# I need advice



## Golf_Major (Mar 26, 2006)

Which clubs and balls work the best? I need some professional ones since mine are not really good. They are also worn out. Any suggesstions?


----------



## RYANNNNN (Mar 26, 2006)

I'm a dedicated callaway user, as for balls, proV1's are good.


----------



## BigL (Mar 26, 2006)

For clubs i like a lot. I have a good set of nike irons that i like using a lot. As for the balls i agree with ryan, pro v1s are good.


----------



## stratocastor (Mar 27, 2006)

I really enjoy my Golden Bear clubs, they work really well for me and I am a big fan of the original Bear who they were made in the image of. 
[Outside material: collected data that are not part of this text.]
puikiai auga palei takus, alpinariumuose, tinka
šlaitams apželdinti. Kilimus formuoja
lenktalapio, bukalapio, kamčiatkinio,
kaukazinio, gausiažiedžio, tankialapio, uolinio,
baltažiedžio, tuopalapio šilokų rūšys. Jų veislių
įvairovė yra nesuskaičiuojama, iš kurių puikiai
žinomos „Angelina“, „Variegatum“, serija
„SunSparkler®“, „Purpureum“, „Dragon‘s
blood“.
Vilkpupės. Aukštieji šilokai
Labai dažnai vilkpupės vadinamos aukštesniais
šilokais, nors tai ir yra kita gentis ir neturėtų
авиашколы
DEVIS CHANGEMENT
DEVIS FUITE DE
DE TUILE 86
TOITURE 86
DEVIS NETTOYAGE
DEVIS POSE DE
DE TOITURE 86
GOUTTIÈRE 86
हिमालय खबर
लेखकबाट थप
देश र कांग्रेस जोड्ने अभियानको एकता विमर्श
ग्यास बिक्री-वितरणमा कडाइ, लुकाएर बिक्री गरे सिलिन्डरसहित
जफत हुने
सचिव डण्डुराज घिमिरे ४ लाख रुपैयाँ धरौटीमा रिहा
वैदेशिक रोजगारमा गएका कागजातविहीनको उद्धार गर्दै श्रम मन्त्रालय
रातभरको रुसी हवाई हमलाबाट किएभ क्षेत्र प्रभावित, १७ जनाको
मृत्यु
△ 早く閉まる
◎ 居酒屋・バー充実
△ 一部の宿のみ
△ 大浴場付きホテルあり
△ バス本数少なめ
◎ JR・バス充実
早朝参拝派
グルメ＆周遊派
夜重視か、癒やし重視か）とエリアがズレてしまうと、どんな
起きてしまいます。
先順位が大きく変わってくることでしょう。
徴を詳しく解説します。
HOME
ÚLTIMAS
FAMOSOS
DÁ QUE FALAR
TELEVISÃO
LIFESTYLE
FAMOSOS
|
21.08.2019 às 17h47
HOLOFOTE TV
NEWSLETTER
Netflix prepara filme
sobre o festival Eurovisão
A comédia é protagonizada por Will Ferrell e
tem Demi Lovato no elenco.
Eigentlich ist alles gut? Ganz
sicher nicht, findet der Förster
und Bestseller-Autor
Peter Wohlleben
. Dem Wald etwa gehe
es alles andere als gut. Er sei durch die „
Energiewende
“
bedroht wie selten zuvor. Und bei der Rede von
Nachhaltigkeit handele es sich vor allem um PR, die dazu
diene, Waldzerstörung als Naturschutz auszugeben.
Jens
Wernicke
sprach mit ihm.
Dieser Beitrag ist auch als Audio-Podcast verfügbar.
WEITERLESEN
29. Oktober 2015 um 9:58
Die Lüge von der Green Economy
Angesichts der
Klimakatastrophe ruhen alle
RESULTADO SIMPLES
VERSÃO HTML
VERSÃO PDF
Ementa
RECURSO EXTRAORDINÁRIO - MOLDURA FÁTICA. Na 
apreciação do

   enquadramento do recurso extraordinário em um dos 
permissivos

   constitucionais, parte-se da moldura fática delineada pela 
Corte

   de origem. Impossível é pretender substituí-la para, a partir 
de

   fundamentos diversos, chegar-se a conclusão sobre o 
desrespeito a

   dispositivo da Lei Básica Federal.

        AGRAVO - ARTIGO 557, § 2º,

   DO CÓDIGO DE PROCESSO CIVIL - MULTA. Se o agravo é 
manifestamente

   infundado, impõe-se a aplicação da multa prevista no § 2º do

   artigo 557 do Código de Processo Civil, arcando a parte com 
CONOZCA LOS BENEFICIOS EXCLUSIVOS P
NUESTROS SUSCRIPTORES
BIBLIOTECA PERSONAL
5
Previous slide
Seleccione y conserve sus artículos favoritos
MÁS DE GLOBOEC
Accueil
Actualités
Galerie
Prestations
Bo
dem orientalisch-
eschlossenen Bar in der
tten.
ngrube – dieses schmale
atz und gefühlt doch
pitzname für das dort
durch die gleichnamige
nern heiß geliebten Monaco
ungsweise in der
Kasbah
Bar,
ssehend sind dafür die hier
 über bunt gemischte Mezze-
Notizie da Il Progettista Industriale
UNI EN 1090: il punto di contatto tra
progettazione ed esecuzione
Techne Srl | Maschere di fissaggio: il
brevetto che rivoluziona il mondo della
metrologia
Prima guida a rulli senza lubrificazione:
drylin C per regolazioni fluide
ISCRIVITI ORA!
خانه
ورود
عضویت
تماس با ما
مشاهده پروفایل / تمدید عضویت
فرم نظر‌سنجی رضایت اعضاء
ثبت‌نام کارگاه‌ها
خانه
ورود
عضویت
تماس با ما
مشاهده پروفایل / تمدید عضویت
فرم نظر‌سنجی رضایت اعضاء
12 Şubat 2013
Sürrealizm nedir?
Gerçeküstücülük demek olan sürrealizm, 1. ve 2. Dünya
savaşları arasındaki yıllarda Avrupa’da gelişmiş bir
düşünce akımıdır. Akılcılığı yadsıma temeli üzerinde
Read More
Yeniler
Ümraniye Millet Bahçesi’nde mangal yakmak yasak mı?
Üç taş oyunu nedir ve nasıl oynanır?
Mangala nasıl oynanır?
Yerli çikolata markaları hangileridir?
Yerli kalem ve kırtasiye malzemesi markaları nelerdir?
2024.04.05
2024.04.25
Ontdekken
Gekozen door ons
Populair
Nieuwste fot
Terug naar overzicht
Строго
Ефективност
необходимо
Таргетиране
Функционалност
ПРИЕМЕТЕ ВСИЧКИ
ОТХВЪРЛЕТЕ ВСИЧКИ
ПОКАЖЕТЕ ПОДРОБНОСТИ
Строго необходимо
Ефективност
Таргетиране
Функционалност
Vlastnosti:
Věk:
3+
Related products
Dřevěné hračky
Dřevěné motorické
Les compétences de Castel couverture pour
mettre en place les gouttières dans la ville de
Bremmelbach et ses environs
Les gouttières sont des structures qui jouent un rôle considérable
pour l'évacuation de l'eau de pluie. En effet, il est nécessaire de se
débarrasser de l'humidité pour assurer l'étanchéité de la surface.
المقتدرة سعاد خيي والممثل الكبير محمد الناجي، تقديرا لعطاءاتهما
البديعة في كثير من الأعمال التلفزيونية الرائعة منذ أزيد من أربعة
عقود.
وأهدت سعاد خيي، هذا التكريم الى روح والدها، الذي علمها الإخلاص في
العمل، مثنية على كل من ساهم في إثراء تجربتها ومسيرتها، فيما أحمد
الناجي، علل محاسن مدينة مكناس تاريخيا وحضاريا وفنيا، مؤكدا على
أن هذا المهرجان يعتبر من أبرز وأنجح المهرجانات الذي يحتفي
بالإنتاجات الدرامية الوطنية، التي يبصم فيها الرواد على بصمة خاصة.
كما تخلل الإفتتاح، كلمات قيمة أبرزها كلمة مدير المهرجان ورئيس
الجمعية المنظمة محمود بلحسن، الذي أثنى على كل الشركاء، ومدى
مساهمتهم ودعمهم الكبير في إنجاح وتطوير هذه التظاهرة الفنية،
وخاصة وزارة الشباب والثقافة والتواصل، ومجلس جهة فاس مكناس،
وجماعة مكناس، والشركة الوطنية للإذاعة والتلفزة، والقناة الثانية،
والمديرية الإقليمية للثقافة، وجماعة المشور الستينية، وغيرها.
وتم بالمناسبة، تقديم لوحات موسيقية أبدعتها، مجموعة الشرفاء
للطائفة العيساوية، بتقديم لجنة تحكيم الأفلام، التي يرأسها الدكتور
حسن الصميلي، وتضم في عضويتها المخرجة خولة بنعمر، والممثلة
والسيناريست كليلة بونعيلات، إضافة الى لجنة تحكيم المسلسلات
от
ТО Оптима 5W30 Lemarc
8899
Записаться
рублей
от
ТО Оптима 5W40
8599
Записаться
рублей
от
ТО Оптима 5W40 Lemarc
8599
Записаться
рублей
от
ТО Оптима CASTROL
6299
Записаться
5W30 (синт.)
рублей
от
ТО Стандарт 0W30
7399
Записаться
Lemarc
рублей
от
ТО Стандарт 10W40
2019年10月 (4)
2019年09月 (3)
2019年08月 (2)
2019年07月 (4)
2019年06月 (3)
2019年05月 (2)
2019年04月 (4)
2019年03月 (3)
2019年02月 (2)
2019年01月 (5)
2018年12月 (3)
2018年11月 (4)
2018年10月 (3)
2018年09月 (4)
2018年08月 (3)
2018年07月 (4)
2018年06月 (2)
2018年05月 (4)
As for balls, I have always found that the expensive Nike balls work best, atleast for me. Juts don't lose too money as they cost a bundle.


----------



## RYANNNNN (Mar 26, 2006)

If you do become a great golfer if you already are I suggest purchasing expensive balls because they *DO* increase the quality of your game, and you'll also leave the course feeling much happier then usual.


----------



## Bigbertha (Mar 28, 2006)

I used to buy good balls but since mine always go into the woods or the water, it usually ends up being a big waste of money.


----------



## GolfLine (Mar 28, 2006)

If you're starting out don't worry too much about stuff you can lose like balls, but I dont see any reason not to get the best equipment. Try callaway, I've heard good things and like them myself.


----------